Renu Kohli, Independent Economist, said the growing fiscal deficit, especially in the states, is a worrying trend and if not controlled it would lead to a crisis like situation. She said while there are a lot of talk about cut in subsidies and revenue expenditure the ground reality is exactly the opposite. The government’s expenditure on subsidies has risen to close to 1 per cent of GDP from earlier 0.8 per cent of GDP. Moreover, there is a lack of transparency from the central as well as the state governments on the direction of public expenditure.

She added to Roy’s point about the centre’s fiscal position being constrained, highlighting how even the states’ fiscal positions could come under stress and cautioned about a repeat of the earlier episode when state’s outstanding debt had to be written off at the time of extending the coverage of the Fiscal Responsibility and Budget Management (FRBM) Act to state finances.

She said she wasn’t expecting any immediate impact of the tax cuts, as the effects by way of changes in the returns on investments would become visible only in the medium to long term.

Tehseen Poonawalla, Political Trendwatcher, said the revival of the India’s economic growth is possible only through boosting consumption. “We are not an export driven economy. We never were. We have always been a consumption driven economy,” he said.

The debate is not whether the fiscal deficit is 7.8 per cent or 8 per cent or more, but that, “we don’t know what the number is because the government is not transparent.”
He further said that the worst affected by the economic slowdown are those engaged in the informal sector or 90 per cent of India’s workforce, which were hit by demonetisation followed by the introduction of the GST. “This is not one nation one tax, this is one nation, many taxes,” he said of the disruptive nature of the GST. “Nobody is getting their GST refunds,” he added.

On the matter of whether the policy choice of corporate tax cuts was superior to a boost for disposable incomes in hands of consumers in the context of the urgent need for spurring consumption demand, T K Arun, Editor, Opinion, The Economic Times, said that the Modi government’s decision, as can be seen from the stock markets’ reaction, had lifted the sentiment.

Taking stock of the big picture, he said, when the reforms began in 1991, the central government played a role in India’s public finance that was larger than life.
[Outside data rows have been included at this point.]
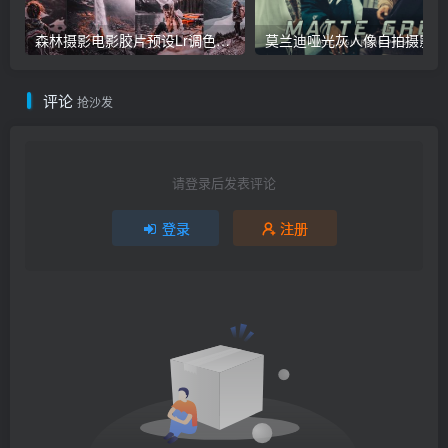
森林摄影电影胶片预设Lr调色教程，手机滤镜Lightroom+Ps预设下载！
莫兰迪哑光
评论
抢沙发
请登录后发表评论
登录
注册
He said, it was far bigger than all states put together. “Today, the Centre’s expenditure is 42 per cent of the combined expenditure of the states and the centre. Therefore, to look at India’s public finances, you must look at the aggregate expenditure and tax collections by the states and the centre.”

For that to happen, he said, credible corporate governance, enforcement of accounting standards and an ethical and credible auditing ecosystem will have to be ensured by the government. That these conditions are met can only be ensured by the government and regulation, he pointed out.

Yamini Aiyar, President and Chief Executive, Centre for Policy Research, said too much focus on curbing corruption has led to a situation where the decision making has taken a hit resulting in slowdown in economic activities. “Post 2008, we promoted oligarchy capitalism,” said Aiyar adding that the dominance of just a handful of people on the economy led to corruption and the government is now finding it difficult to get its path right.

Lastly, Aiyar said, the government should be careful of the message that is going out to those new taxpayers that are coming forward to join the tax system when large companies are seen being vocal about complaints about the tax system and high tax rates.